The first thing to note about this series is that it was late to the party. When Marvel Zombies started in 2005-2006 they were hitting the market at what I’ve called the moment of peak zombie. I was actually a bit surprised to see that DCeased (or DC Zombies) didn’t come out until 2019, long after the point when zombies had gone out of fashion. Though that didn’t stop the series from becoming a huge bestseller and spawning several sequels.

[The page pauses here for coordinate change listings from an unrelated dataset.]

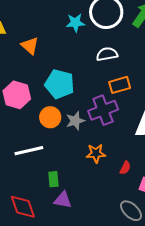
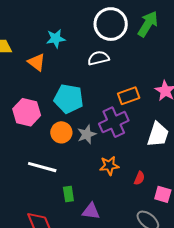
cyan star: (75, 23) -> (56, 39), moved
white semicircle: (107, 54) -> (98, 58), moved
white line: (29, 151) -> (42, 167), turned 32
purple triangle: (63, 200) -> (91, 211), moved

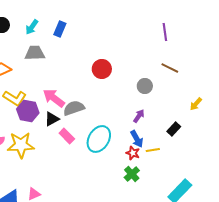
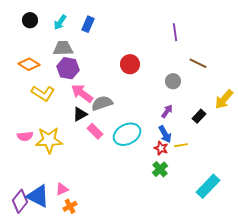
purple line: (165, 32) -> (175, 32), moved
yellow arrow: (196, 104) -> (224, 99), size x1.5
purple hexagon: (28, 111) -> (68, 68), moved
black rectangle: (174, 129) -> (199, 116), moved
cyan ellipse: (99, 139) -> (127, 134), turned 32

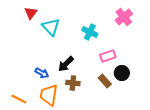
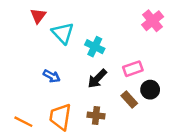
cyan cross: (90, 32) -> (95, 47), moved
black arrow: (66, 64) -> (97, 79), moved
blue arrow: (42, 73) -> (52, 76), moved
brown cross: (73, 83) -> (96, 115), moved

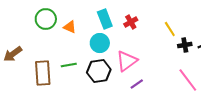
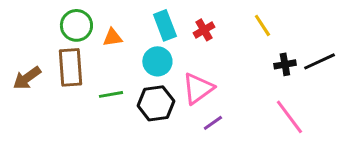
orange triangle: (70, 27) -> (112, 37), turned -32
yellow line: (170, 29) -> (262, 25), moved
brown rectangle: (43, 73) -> (70, 67), moved

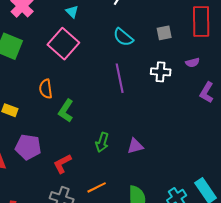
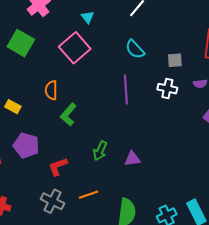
gray square: (164, 33) -> (175, 60), moved

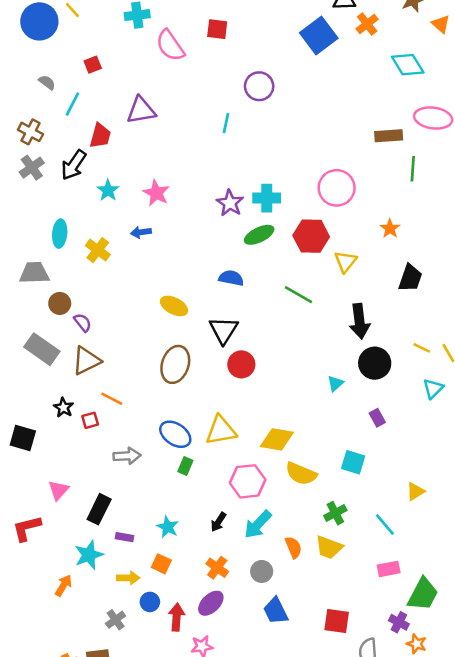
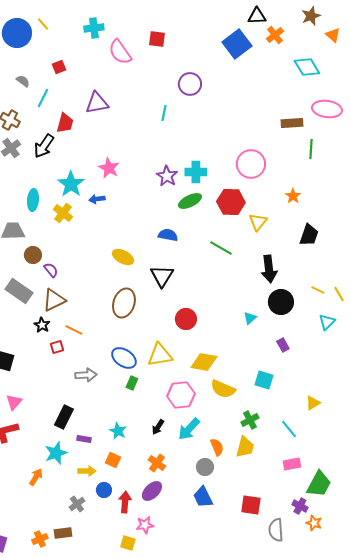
cyan star: (108, 190) -> (71, 184), moved, size x1.5
red circle: (241, 364) -> (186, 319), moved
black star: (64, 408) -> (42, 325), moved
pink triangle: (58, 490) -> (14, 402), moved
yellow trapezoid: (329, 547) -> (245, 447), turned -95
gray circle: (262, 571) -> (205, 467), moved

OK, technically these aren’t zombies. They’ve been infected with the Anti-Life Equation, which arrives on Earth as a sort of computer virus and starts turning people into undead creatures who go around biting chunks out of the living and so infecting them and turning them into . . . zombies. Apparently the equation spreads just as well by digital imagery as it does by infected blood. “I always suspected we’d have to destroy the Internet to save the world,” Green Arrow says. “I just didn’t know it would be like this.”

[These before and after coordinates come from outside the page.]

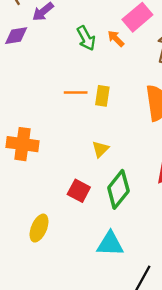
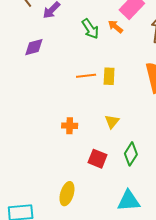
purple diamond: (16, 36) -> (34, 47), moved
orange cross: (22, 144) -> (70, 126), moved, size x0.6
green diamond: (118, 189) -> (131, 154), size x0.7

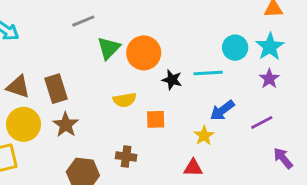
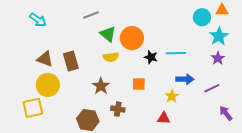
green triangle: (109, 48) -> (108, 34), turned -36
cyan circle: (235, 48) -> (202, 17), moved
yellow semicircle: (125, 100) -> (111, 57), moved
blue arrow: (222, 110) -> (185, 79), turned -144
brown star: (66, 125) -> (101, 86), moved

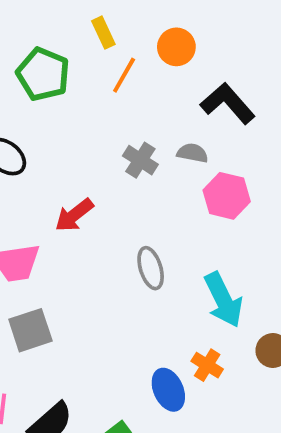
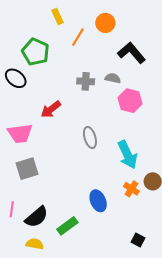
yellow rectangle: (103, 33) -> (58, 17), moved
green pentagon: (43, 74) -> (35, 52), moved
gray cross: (140, 160) -> (86, 81), turned -30
orange cross: (207, 365) -> (131, 189), moved

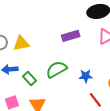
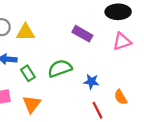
purple rectangle: (71, 36) -> (82, 34), turned 36

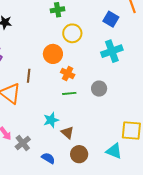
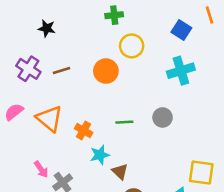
orange cross: (68, 73) -> (84, 130), moved
brown line: (29, 76) -> (61, 70), moved, turned 64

Batman figures all this out, and just to clear up any confusion gives us this quick fact check: “They’re not zombies. They’re not consumed by hunger. They’re not feeding. They’re spreading death. They’re stealing life. These are the anti-living.”

Oh, just stop already. This is DC Zombies. The zombie pathogen is a hybrid, both being a blood infection and spread through our phones like in the Pulse films or Stephen King’s Cell. We might almost say the virus is undergoing a cultural mutation, evolving from gene to meme.

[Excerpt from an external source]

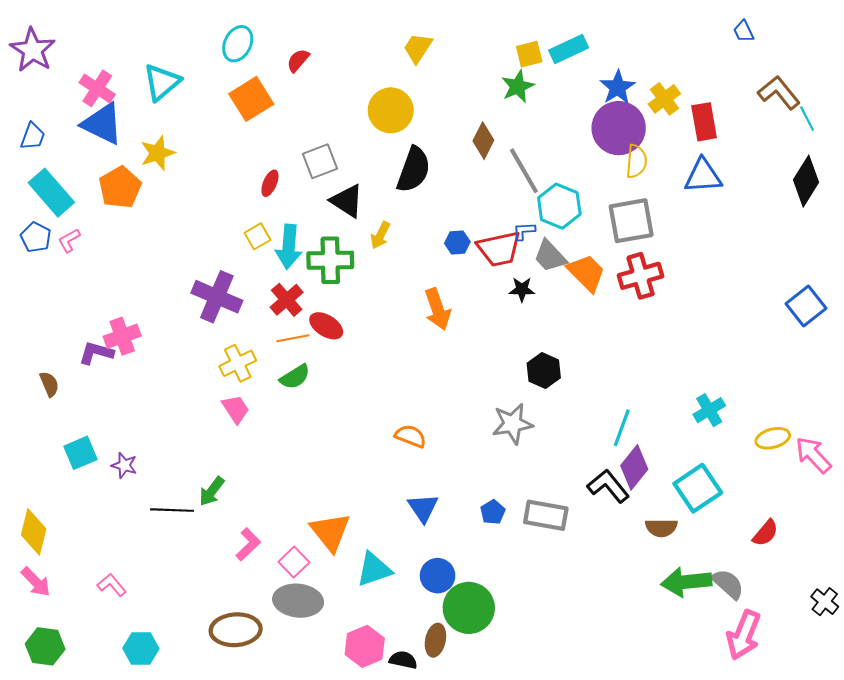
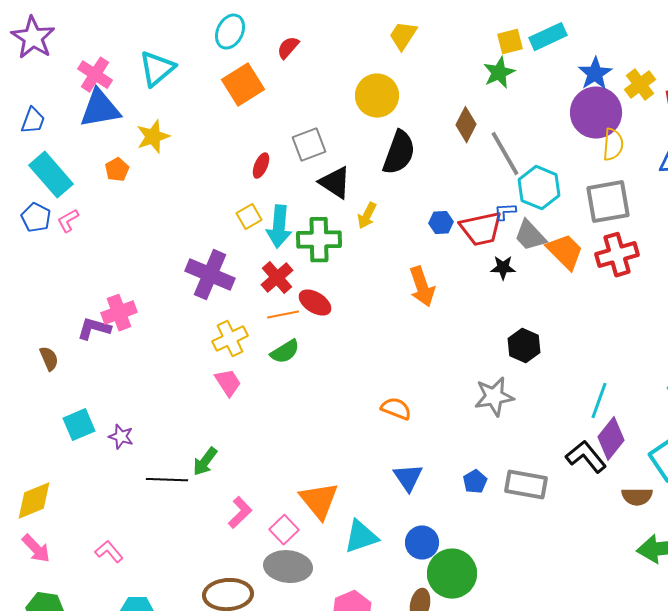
blue triangle: (102, 124) -> (100, 109), turned -36
orange pentagon: (120, 187) -> (117, 170), size x0.6
yellow diamond: (34, 532) -> (34, 501), turned 54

Batman himself only figures all this out after he’s been infected, and later he’ll turn into one of the (ahem) “anti-living.” As will most of the rest of the DC pantheon. Yep, Batman, Green Lantern, Superman, the Flash, Wonder Woman. It’s up to the B-listers and a bunch of successors and superkids to save the day, which they do by loading the Earth’s uninfected onto space arks and heading out to Earth 2. Where the adventure will continue . . .

While I’ve called this DC Zombies, it’s actually hard to compare to Marvel Zombies. They’re both quite dark, obviously, but they feel different. Tom Taylor’s writing has less of Kirkman’s black humour, but I thought the storyline was more coherent. Which means that taken as whole I enjoyed the series a bit more. Though that isn’t a full endorsement, as I thought Marvel Zombies disappointing. I should also say that I read this in a “compact comic” edition. These are smaller format reprints (like the Marvel Masterworks volumes) so the art doesn’t have the same pop or impact and I sometimes had to strain to read the text. Even so, I liked the dark palette and Trevor Hairsine’s penciling.

Graphicalex

32 thoughts on “DCeased

  1. Batman should go to the movies once in a while or read some classic horror. Then he’d realize that what we call “zombies” changes over time and he could spare us his contemporary biases. : -)

    Did you finish Cell? I’ve tried a couple times and just haven’t been able to do it.

    Liked by 1 person

  2. I am hereby invoking the Right of Protest and starting the Occupy Comments movement.
    We want open comments!
    Comments for everyone!
    Comments have feelingz too!
    blah blah blahcommieblah blah blah!